__Required action__. Among the entries below, find the line with "सालम मिश्री के आयुर्वेदिक गुण और कर्म", then quote it and each following line up to and including the line with "क्षेत्रों में होती है।", and nothing else.

[Data for processing Boundary: Start]

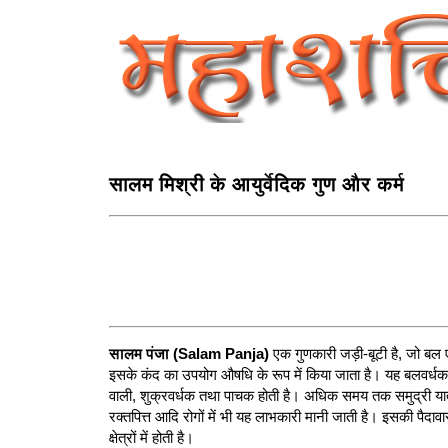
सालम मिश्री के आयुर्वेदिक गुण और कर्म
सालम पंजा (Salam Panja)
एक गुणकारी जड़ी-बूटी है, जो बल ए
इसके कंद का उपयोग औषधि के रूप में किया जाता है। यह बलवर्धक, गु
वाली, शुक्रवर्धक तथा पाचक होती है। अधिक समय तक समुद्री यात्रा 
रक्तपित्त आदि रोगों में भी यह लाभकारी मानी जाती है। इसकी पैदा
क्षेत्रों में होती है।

[Data for processing Boundary: End]
[Data for processing Boundary: Start]

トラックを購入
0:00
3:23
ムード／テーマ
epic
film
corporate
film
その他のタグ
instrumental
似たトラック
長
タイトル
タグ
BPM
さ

[Data for processing Boundary: End]
[Data for processing Boundary: Start]

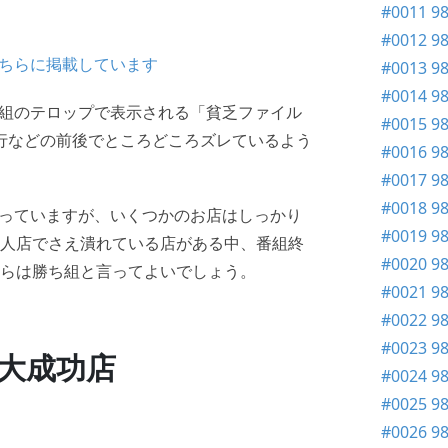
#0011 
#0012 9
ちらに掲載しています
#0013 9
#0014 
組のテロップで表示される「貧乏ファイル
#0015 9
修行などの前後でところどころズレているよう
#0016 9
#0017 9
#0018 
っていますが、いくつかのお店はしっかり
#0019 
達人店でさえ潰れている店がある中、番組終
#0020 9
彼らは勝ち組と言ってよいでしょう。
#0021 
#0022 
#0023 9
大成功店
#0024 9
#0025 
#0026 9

[Data for processing Boundary: End]

__Answer for the task__.
सालम मिश्री के आयुर्वेदिक गुण और कर्म
सालम पंजा (Salam Panja)
एक गुणकारी जड़ी-बूटी है, जो बल ए
इसके कंद का उपयोग औषधि के रूप में किया जाता है। यह बलवर्धक, गु
वाली, शुक्रवर्धक तथा पाचक होती है। अधिक समय तक समुद्री यात्रा 
रक्तपित्त आदि रोगों में भी यह लाभकारी मानी जाती है। इसकी पैदा
क्षेत्रों में होती है।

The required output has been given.